Ну вот, опять их тянет на эту чертову Луну, подумал Николас, доведенный до отчаяния голосом Фрэнка Синатры, источавшим непринужденную уверенность. Песня напоминала о всевозможных развлечениях, которые не выпали на его долю в пятидесятые и шестидесятые годы. Элинор наверняка воображала, что развлекается, опуская иглу на пластинку Синатры, вертевшуюся на головокружительной скорости сорок пять оборотов в минуту, а среди переполненных пепельниц и пустых бокалов со следами помады на стекле валялся небрежно отброшенный конверт, с которого хитро глядел, улыбаясь, ничем не примечательный тип в прекрасно сшитом небесно-голубом костюме.
Николас продолжал буравить глазами Патрика и Мэри, надеясь, что они вот-вот встанут и уйдут. Внезапно он с ужасом сообразил, что удаляется не сын Элинор, а ее гроб, скользящий по стальным полозьям к пурпурному бархатному занавесу.
Я вот о чем: не бросай!
Я вот о чем: милая, поцелуй!

Занавес сомкнулся, гроб исчез за складками пурпурного бархата. Мэри наконец-то встала и направилась к выходу. Следом за ней шел Патрик.

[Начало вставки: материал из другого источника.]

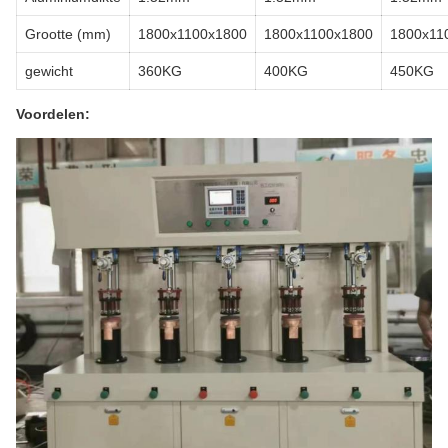
Grootte (mm)
1800x1100x1800
1800x1100x1800
1800x11
gewicht
360KG
400KG
450KG
Voordelen: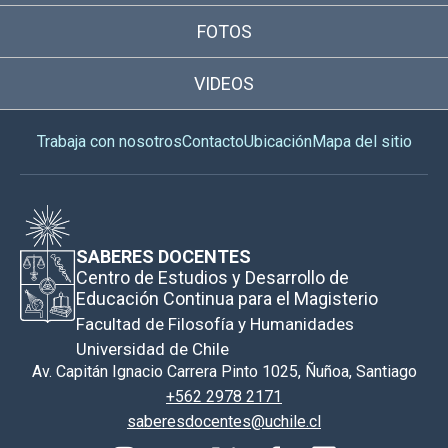
FOTOS
VIDEOS
Trabaja con nosotros
Contacto
Ubicación
Mapa del sitio
SABERES DOCENTES
Centro de Estudios y Desarrollo de
Educación Continua para el Magisterio
Facultad de Filosofía y Humanidades
Universidad de Chile
Av. Capitán Ignacio Carrera Pinto 1025, Ñuñoa, Santiago
+562 2978 2171
saberesdocentes@uchile.cl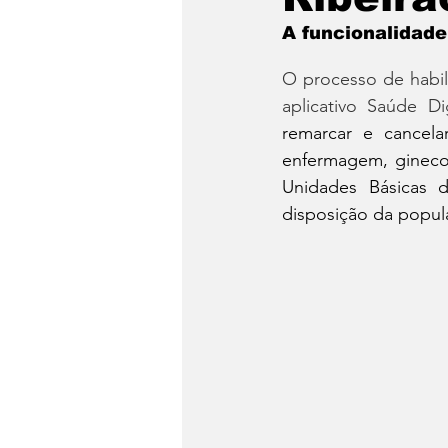
Notícias da semana
Me
A funcionalidade
O processo de habil
aplicativo Saúde Di
remarcar e cancelar
enfermagem, ginecol
Unidades Básicas 
disposição da popul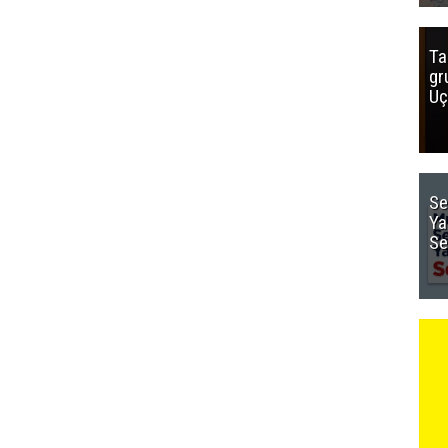
Ta
gr
Uç
Se
Ya
Se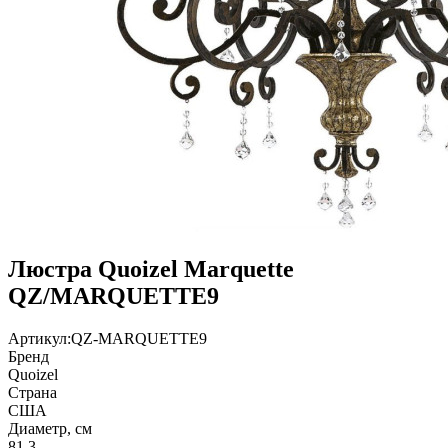
Люстра Quoizel Marquette
QZ/MARQUETTE9
Артикул:
QZ-MARQUETTE9
Бренд
Quoizel
Страна
США
Диаметр, см
81.3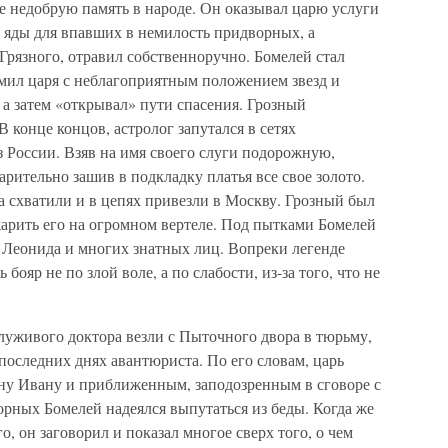
е недобрую память в народе. Он оказывал царю услуги
я яды для впавших в немилость придворных, а
Грязного, отравил собственноручно. Бомелей стал
мил царя с неблагоприятным положением звезд и
а затем «открывал» пути спасения. Грозный
 конце концов, астролог запутался в сетях
 России. Взяв на имя своего слуги подорожную,
арительно зашив в подкладку платья все свое золото.
 схватили и в цепях привезли в Москву. Грозный был
арить его на огромном вертеле. Под пытками Бомелей
 Леонида и многих знатных лиц. Вопреки легенде
бояр не по злой воле, а по слабости, из-за того, что не
луживого доктора везли с Пыточного двора в тюрьму,
оследних днях авантюриста. По его словам, царь
ну Ивану и приближенным, заподозренным в сговоре с
рных Бомелей надеялся выпутаться из беды. Когда же
о, он заговорил и показал многое сверх того, о чем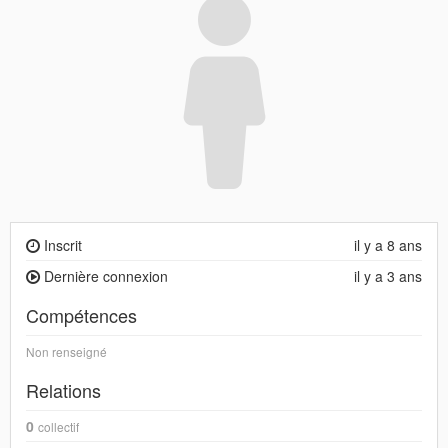
Inscrit
il y a 8 ans
Dernière connexion
il y a 3 ans
Compétences
Non renseigné
Relations
0
collectif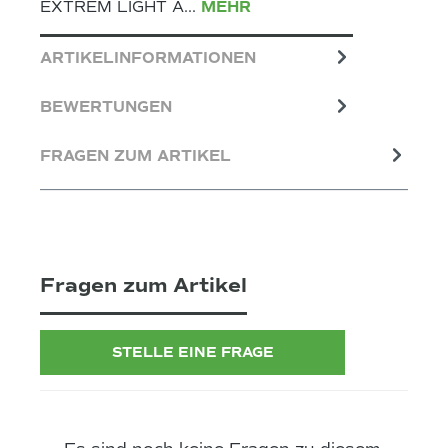
EXTREM LIGHT A…
MEHR
ARTIKELINFORMATIONEN
BEWERTUNGEN
FRAGEN ZUM ARTIKEL
Fragen zum Artikel
STELLE EINE FRAGE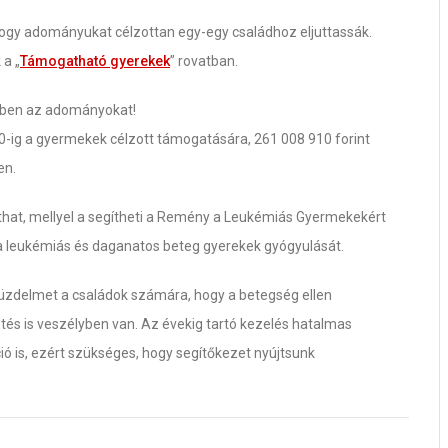
 hogy adományukat célzottan egy-egy családhoz eljuttassák.
 a „
Támogatható gyerekek
” rovatban.
ében az adományokat!
-ig a gyermekek célzott támogatására, 261 008 910 forint
en.
that, mellyel a segítheti a Remény a Leukémiás Gyermekekért
 a leukémiás és daganatos beteg gyerekek gyógyulását.
küzdelmet a családok számára, hogy a betegség ellen
és is veszélyben van. Az évekig tartó kezelés hatalmas
ió is, ezért szükséges, hogy segítőkezet nyújtsunk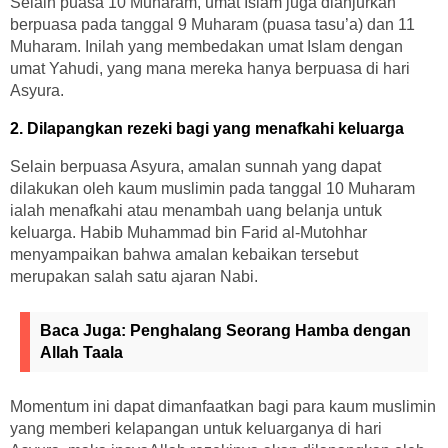
Selain puasa 10 Muharam, umat Islam juga dianjurkan
berpuasa pada tanggal 9 Muharam (puasa tasu’a) dan 11
Muharam. Inilah yang membedakan umat Islam dengan
umat Yahudi, yang mana mereka hanya berpuasa di hari
Asyura.
2. Dilapangkan rezeki bagi yang menafkahi keluarga
Selain berpuasa Asyura, amalan sunnah yang dapat
dilakukan oleh kaum muslimin pada tanggal 10 Muharam
ialah menafkahi atau menambah uang belanja untuk
keluarga. Habib Muhammad bin Farid al-Mutohhar
menyampaikan bahwa amalan kebaikan tersebut
merupakan salah satu ajaran Nabi.
Baca Juga:
Penghalang Seorang Hamba dengan
Allah Taala
Momentum ini dapat dimanfaatkan bagi para kaum muslimin
yang memberi kelapangan untuk keluarganya di hari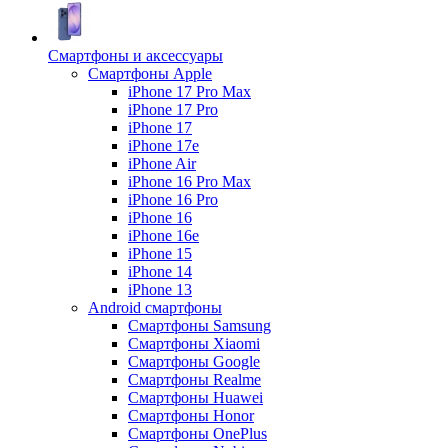
Смартфоны и аксессуары
Смартфоны Apple
iPhone 17 Pro Max
iPhone 17 Pro
iPhone 17
iPhone 17e
iPhone Air
iPhone 16 Pro Max
iPhone 16 Pro
iPhone 16
iPhone 16e
iPhone 15
iPhone 14
iPhone 13
Android cмартфоны
Смартфоны Samsung
Смартфоны Xiaomi
Смартфоны Google
Смартфоны Realme
Смартфоны Huawei
Смартфоны Honor
Смартфоны OnePlus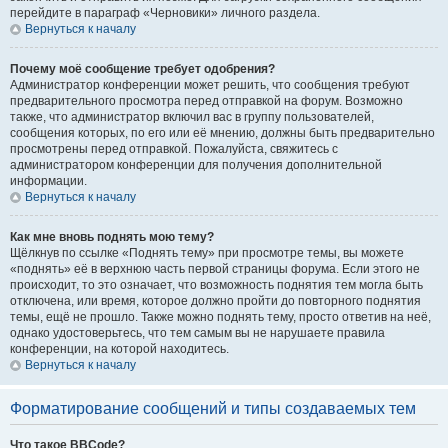
перейдите в параграф «Черновики» личного раздела.
Вернуться к началу
Почему моё сообщение требует одобрения?
Администратор конференции может решить, что сообщения требуют
предварительного просмотра перед отправкой на форум. Возможно
также, что администратор включил вас в группу пользователей,
сообщения которых, по его или её мнению, должны быть предварительно
просмотрены перед отправкой. Пожалуйста, свяжитесь с
администратором конференции для получения дополнительной
информации.
Вернуться к началу
Как мне вновь поднять мою тему?
Щёлкнув по ссылке «Поднять тему» при просмотре темы, вы можете
«поднять» её в верхнюю часть первой страницы форума. Если этого не
происходит, то это означает, что возможность поднятия тем могла быть
отключена, или время, которое должно пройти до повторного поднятия
темы, ещё не прошло. Также можно поднять тему, просто ответив на неё,
однако удостоверьтесь, что тем самым вы не нарушаете правила
конференции, на которой находитесь.
Вернуться к началу
Форматирование сообщений и типы создаваемых тем
Что такое BBCode?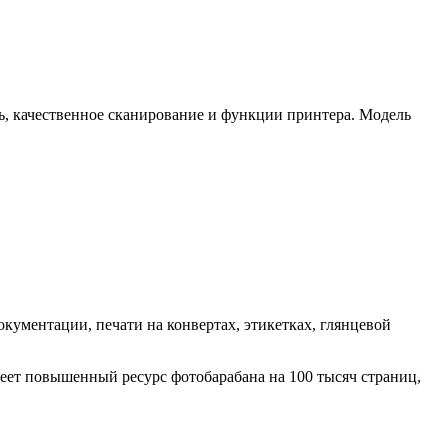
ь, качественное сканирование и функции принтера. Модель
окументации, печати на конвертах, этикетках, глянцевой
еет повышенный ресурс фотобарабана на 100 тысяч страниц,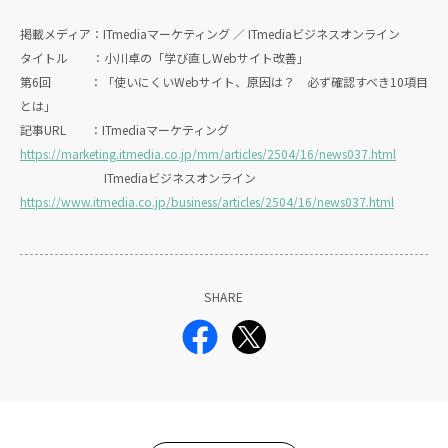
掲載メディア：ITmediaマーケティング ／ ITmediaビジネスオンライン
タイトル ：小川卓の「学び直しWebサイト改善」
第6回 ：「使いにくいWebサイト、原因は？ 必ず確認すべき10項目
とは」
記事URL ：ITmediaマーケティング
https://marketing.itmedia.co.jp/mm/articles/2504/16/news037.html
ITmediaビジネスオンライン
https://www.itmedia.co.jp/business/articles/2504/16/news037.html
SHARE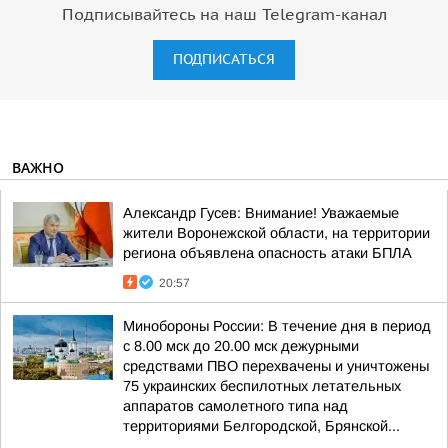
Подписывайтесь на наш Telegram-канал
ПОДПИСАТЬСЯ
ВАЖНО
Александр Гусев: Внимание! Уважаемые
жители Воронежской области, на территории
региона объявлена опасность атаки БПЛА
20:57
Минобороны России: В течение дня в период
с 8.00 мск до 20.00 мск дежурными
средствами ПВО перехвачены и уничтожены
75 украинских беспилотных летательных
аппаратов самолетного типа над
территориями Белгородской, Брянской...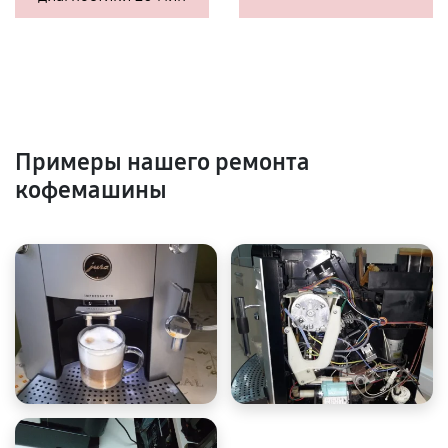
Примеры нашего ремонта
кофемашины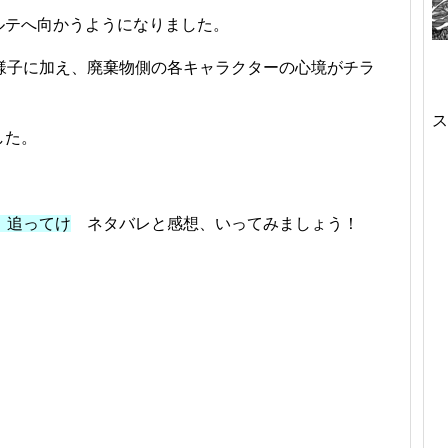
ルテへ向かうようになりました。
様子に加え、廃棄物側の各キャラクターの心境がチラ
ス
した。
 追ってけ
ネタバレと感想、いってみましょう！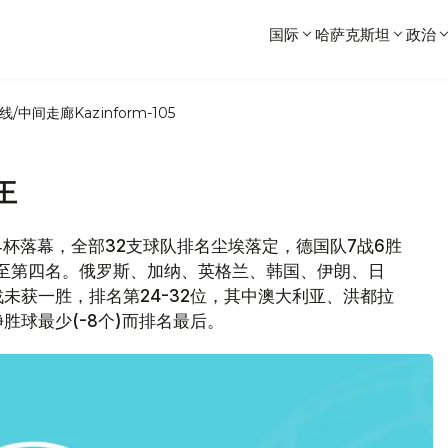
国际
哈萨克斯坦
政治
线/中间走廊
Kazinform-105
王
世界杯落幕，全部32支球队排名尘埃落定，德国队7战6胜
至第四名。俄罗斯、加纳、英格兰、韩国、伊朗、日
未获一胜，排名第24-32位，其中澳大利亚、洪都拉
球最少(-8个)而排名最后。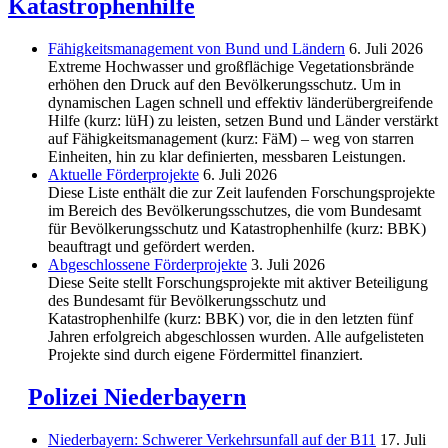
Katastrophenhilfe
Fähigkeitsmanagement von Bund und Ländern
6. Juli 2026
Extreme Hochwasser und großflächige Vegetationsbrände
erhöhen den Druck auf den Bevölkerungsschutz. Um in
dynamischen Lagen schnell und effektiv länderübergreifende
Hilfe (kurz: lüH) zu leisten, setzen Bund und Länder verstärkt
auf Fähigkeitsmanagement (kurz: FäM) – weg von starren
Einheiten, hin zu klar definierten, messbaren Leistungen.
Aktuelle Förderprojekte
6. Juli 2026
Diese Liste enthält die zur Zeit laufenden Forschungsprojekte
im Bereich des Be­völkerungs­schutzes, die vom Bundesamt
für Bevölkerungsschutz und Katastrophenhilfe (kurz: BBK)
beauftragt und gefördert werden.
Abgeschlos­sene Förderprojekte
3. Juli 2026
Diese Seite stellt Forschungsprojekte mit aktiver Beteiligung
des Bundesamt für Bevölkerungsschutz und
Katastrophenhilfe (kurz: BBK) vor, die in den letzten fünf
Jahren erfolgreich abgeschlossen wurden. Alle aufgelisteten
Projekte sind durch eigene Fördermittel finanziert.
Polizei Niederbayern
Niederbayern: Schwerer Verkehrsunfall auf der B11
17. Juli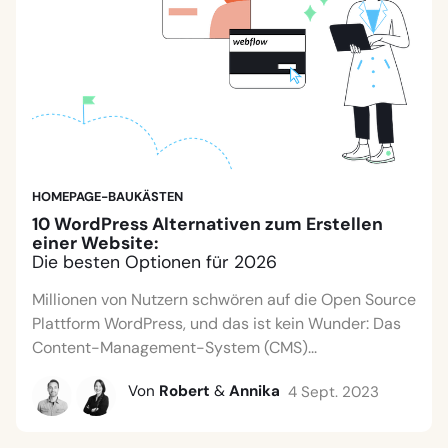
HOMEPAGE-BAUKÄSTEN
10 WordPress Alternativen zum Erstellen
einer Website:
Die besten Optionen für 2026
Millionen von Nutzern schwören auf die Open Source
Plattform WordPress, und das ist kein Wunder: Das
Content-Management-System (CMS)...
Von
Robert
&
Annika
4 Sept. 2023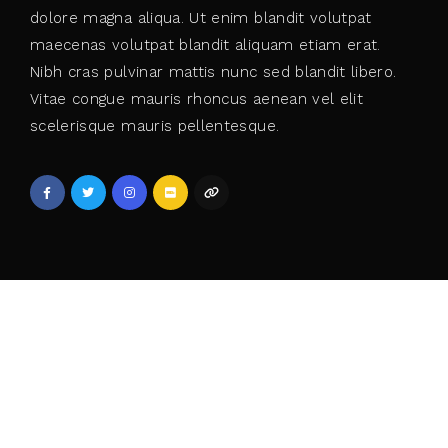
dolore magna aliqua. Ut enim blandit volutpat
maecenas volutpat blandit aliquam etiam erat.
Nibh cras pulvinar mattis nunc sed blandit libero.
Vitae congue mauris rhoncus aenean vel elit
scelerisque mauris pellentesque.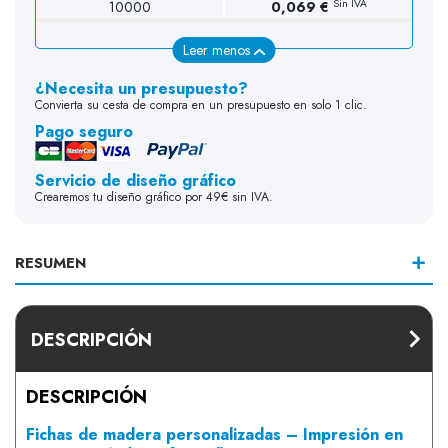
Sin IVA
10000
0,069 €
Leer menos
¿Necesita un presupuesto?
Convierta su cesta de compra en un presupuesto en solo 1 clic.
Pago seguro
Servicio de diseño gráfico
Crearemos tu diseño gráfico por 49€ sin IVA.
RESUMEN
DESCRIPCIÓN
DESCRIPCIÓN
Fichas de madera personalizadas – Impresión en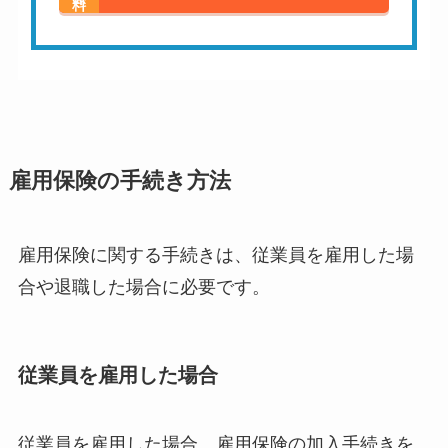
雇用保険の手続き方法
雇用保険に関する手続きは、従業員を雇用した場
合や退職した場合に必要です。
従業員を雇用した場合
従業員を雇用した場合、雇用保険の加入手続きを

Пусть на сердце будет только песня о тебе,
Лишь тобой я грежу, ты одна в моей судьбе!
Я вот о чем: будь верна!
Я вот о чем: люблю тебя.

Взволнованный видом гроба Элинор, проглоченного механическими челюстями, Николас торопливо выбрался в проход и занял место между Мэри и Патриком. Он доковылял до двери, резво выбрасывая перед собой трость, и вырвался в холодную лондонскую весну.